- Kabbe Location in Namibia
- Coordinates: 17°43′11″S 24°38′01″E﻿ / ﻿17.7196°S 24.6336°E
- Country: Namibia
- Region: Zambezi Region
- Constituency: Kabbe North
- Time zone: UTC+2 (South African Standard Time)
- • Summer (DST): SAST
- Climate: Cwa

= Kabbe =

Settlement in Namibia

Kabbe is a settlement in Namibia's Zambezi Region, located 53 kilometres southeast of the region's capital, Katima Mulilo. It serves as the administrative centre of the Kabbe North Constituency.

Kabbe North Constituency was established in August 2013, following the Fourth Delimitation Commission of Namibia's recommendation to split the former Kabbe Constituency into two: Kabbe North and Kabbe South.

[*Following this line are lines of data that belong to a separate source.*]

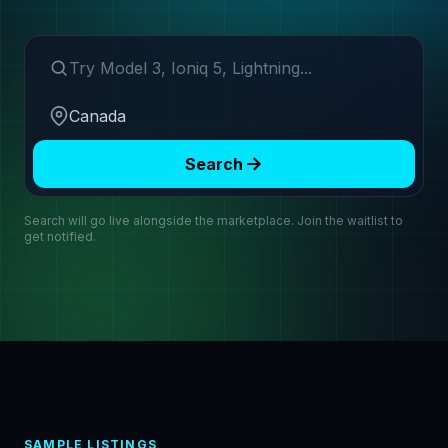
Search make or model
Region
Search
Search will go live alongside the marketplace. Join the waitlist to
get notified.
SAMPLE LISTINGS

This division was made in preparation for the 2014 general election.

The area around Kabbe is known for its lush vegetation and diverse wildlife, making it a key part of the Zambezi Region's ecosystem. The settlement and its surrounding villages face seasonal flooding, which can impact infrastructure and accessibility. Despite these challenges, the community relies on subsistence farming, fishing, and small-scale commerce for their livelihoods. Additionally, Kabbe plays a role in regional tourism, attracting visitors interested in its natural beauty and cultural heritage. The settlement has a clinic, Kabbe Clinic.